Incremental dimension reduction for efficient and accurate visual anomaly detection
Teng-Yok Lee

TL;DR
This paper introduces an incremental dimension reduction method that efficiently reduces high-dimensional features for visual anomaly detection, enabling faster training without significant accuracy loss.
Contribution
The paper presents a batch-based incremental SVD algorithm that reduces feature dimensionality efficiently for large-scale visual anomaly detection tasks.
Findings
Accelerates training of anomaly detection models
Maintains high accuracy with reduced features
Handles large datasets efficiently
Abstract
While nowadays visual anomaly detection algorithms use deep neural networks to extract salient features from images, the high dimensionality of extracted features makes it difficult to apply those algorithms to large data with 1000s of images.
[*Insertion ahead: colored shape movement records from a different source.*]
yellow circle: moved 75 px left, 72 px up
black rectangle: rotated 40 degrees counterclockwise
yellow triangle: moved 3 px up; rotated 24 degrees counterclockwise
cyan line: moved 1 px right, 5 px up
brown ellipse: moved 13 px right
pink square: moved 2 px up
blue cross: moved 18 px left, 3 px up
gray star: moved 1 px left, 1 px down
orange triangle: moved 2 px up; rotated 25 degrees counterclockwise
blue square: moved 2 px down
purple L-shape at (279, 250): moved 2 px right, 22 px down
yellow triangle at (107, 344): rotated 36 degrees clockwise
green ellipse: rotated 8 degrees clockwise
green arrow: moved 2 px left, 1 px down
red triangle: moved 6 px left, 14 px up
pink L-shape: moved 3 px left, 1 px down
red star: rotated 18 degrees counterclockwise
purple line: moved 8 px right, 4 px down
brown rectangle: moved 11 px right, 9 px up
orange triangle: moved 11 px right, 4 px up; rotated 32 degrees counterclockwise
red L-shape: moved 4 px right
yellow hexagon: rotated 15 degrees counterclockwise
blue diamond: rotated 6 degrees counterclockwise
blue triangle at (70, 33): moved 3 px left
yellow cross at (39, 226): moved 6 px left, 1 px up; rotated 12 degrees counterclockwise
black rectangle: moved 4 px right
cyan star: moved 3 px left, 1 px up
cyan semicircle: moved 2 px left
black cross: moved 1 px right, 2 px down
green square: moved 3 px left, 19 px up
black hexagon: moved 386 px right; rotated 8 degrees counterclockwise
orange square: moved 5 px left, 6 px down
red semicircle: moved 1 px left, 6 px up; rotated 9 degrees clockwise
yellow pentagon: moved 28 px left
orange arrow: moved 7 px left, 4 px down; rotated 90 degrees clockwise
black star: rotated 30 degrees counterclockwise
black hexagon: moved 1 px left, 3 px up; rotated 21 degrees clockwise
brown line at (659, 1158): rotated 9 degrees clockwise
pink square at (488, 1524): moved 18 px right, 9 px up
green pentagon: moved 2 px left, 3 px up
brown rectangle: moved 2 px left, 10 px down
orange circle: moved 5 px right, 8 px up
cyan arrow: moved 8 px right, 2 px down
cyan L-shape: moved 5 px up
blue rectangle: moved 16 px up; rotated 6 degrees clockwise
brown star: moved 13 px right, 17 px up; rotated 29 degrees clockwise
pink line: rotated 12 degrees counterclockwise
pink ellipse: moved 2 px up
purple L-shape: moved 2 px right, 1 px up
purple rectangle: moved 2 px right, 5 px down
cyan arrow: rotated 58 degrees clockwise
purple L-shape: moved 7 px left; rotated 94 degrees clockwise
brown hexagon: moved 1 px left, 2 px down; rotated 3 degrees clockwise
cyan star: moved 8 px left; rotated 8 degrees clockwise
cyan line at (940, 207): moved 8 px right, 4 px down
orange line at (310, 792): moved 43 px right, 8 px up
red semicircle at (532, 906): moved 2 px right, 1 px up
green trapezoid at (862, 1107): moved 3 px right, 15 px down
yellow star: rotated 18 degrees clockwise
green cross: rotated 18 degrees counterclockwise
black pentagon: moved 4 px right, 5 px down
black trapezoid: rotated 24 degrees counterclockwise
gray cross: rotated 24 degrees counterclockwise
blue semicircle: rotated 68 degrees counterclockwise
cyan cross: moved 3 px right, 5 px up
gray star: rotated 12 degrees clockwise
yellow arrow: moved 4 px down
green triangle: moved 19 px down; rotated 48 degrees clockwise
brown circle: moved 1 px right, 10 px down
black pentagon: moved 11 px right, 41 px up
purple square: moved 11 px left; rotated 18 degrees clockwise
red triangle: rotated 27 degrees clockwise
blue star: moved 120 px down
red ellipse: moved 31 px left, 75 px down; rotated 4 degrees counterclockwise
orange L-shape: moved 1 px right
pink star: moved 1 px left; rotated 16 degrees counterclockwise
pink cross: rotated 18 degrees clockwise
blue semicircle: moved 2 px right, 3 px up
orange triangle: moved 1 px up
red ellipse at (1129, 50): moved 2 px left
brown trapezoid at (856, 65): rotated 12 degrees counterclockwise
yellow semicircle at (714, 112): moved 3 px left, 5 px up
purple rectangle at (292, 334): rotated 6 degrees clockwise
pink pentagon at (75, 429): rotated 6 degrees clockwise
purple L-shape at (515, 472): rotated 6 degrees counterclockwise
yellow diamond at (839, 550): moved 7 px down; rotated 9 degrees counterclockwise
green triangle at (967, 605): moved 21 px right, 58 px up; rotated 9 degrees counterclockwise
To address this issue, we present an incremental dimension reduction algorithm to reduce the extracted features. While our algorithm essentially computes truncated singular value decomposition of these features, other than processing all vectors at once, our algorithm groups the vectors into batches. At each batch, our algorithm updates the truncated singular values and vectors that represent all visited vectors, and reduces each batch by its own singular values and vectors so they can be stored in the memory with low overhead. After processing all batches, we re-transform these batch-wise singular vectors to the space spanned by the singular…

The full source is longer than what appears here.